Teatro Amazonas por Simone Momente
A Floresta no Palco
Para entender a obra de Simone Momente sobre o Teatro Amazonas, é preciso primeiro compreender que a artista não retrata lugares; ela costura memórias. Em sua jornada criativa, ícones da arquitetura como o Copan e a Torre Eiffel se tornaram pretextos para explorar a passagem do tempo e o afeto. Mas com a Amazônia, o chamado foi diferente. Era o eco de um sonho antigo, nutrido por um fascínio pela natureza que lhe foi transmitido ainda na infância. Era seu pai, recitando Gonçalves Dias – "Minha terra tem palmeiras, Onde canta o Sabiá" – que plantou a semente de uma conexão que, agora, floresce em arte.



Esta obra, portanto, nasce de uma confluência entre a memória pessoal e o imaginário coletivo. Na visão de Simone, o Teatro Amazonas transcende a arquitetura para se tornar uma personagem com “voz própria, presença e olhar”. Não é um edifício que ela pinta, mas uma entidade que ela interpreta. Através de sua linguagem de colagens, que sobrepõe camadas de papel e aquarela, ela nos apresenta um guardião que se emociona, ri e zela pela interação dos povos. O palco se converte em um portal, e a opulência europeia do edifício é abraçada, quase rendida, pela força ancestral que o rodeia.

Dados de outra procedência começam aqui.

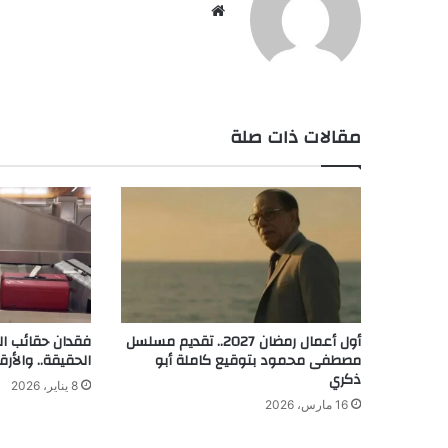
موق
ع
الوي
ب
مقالات ذات صلة
أول أعمال رمضان 2027.. تقديم مسلسل
فقدان حقائب ال
مصطفى محمود بتوقيع كاملة أبو
الحقيقة.. والأرق
ذكري
8 يناير، 2026
16 مارس، 2026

Na composição, o teatro é envolvido por ondas e folhas, como se a própria floresta o reivindicasse para si, desenhando um novo pacto entre cultura e território. A paleta não é decorativa: ela narra mitos. Os tons de vermelho e verde invocam o Curupira, a forma da Vitória-Régia evoca a lenda de Naiá, e as cores úmidas pulsam com a vida do rio que atravessa corpos e tempos. Simone não ilustra; ela convoca fragmentos de histórias ancestrais que resistem ao esquecimento.
O silêncio em sua obra não é ausência, mas densidade. É o som do que só se percebe no recolhimento, um eco das próprias raízes. Nesse processo criativo, a artista confessa ter sido atravessada pela energia da floresta como quem sente um rio percorrer o corpo — em ondas, em curva, em fluxo. Sua arte, profundamente intuitiva, nos convida a sentir com o mesmo respeito com que se pisa a mata.
Assim, sua criação sobre o Teatro Amazonas se revela como uma arca de memórias que navega no agora. É um manifesto visual que nos convida a olhar principalmente para dentro, pois, como afirma a artista, “você só consegue mudar o mundo se você mudar internamente primeiro”. A imponência da cena nos faz sentir pequenos para, então, compreendermos a grandeza de nosso papel no universo de coexistir. Mais do que uma homenagem, a obra é um portal. Um lugar onde o concreto se curva diante das lendas, e onde a arte, nas mãos de Simone Momente, floresce com a alma da floresta: livre, diversa, imponente e eterna.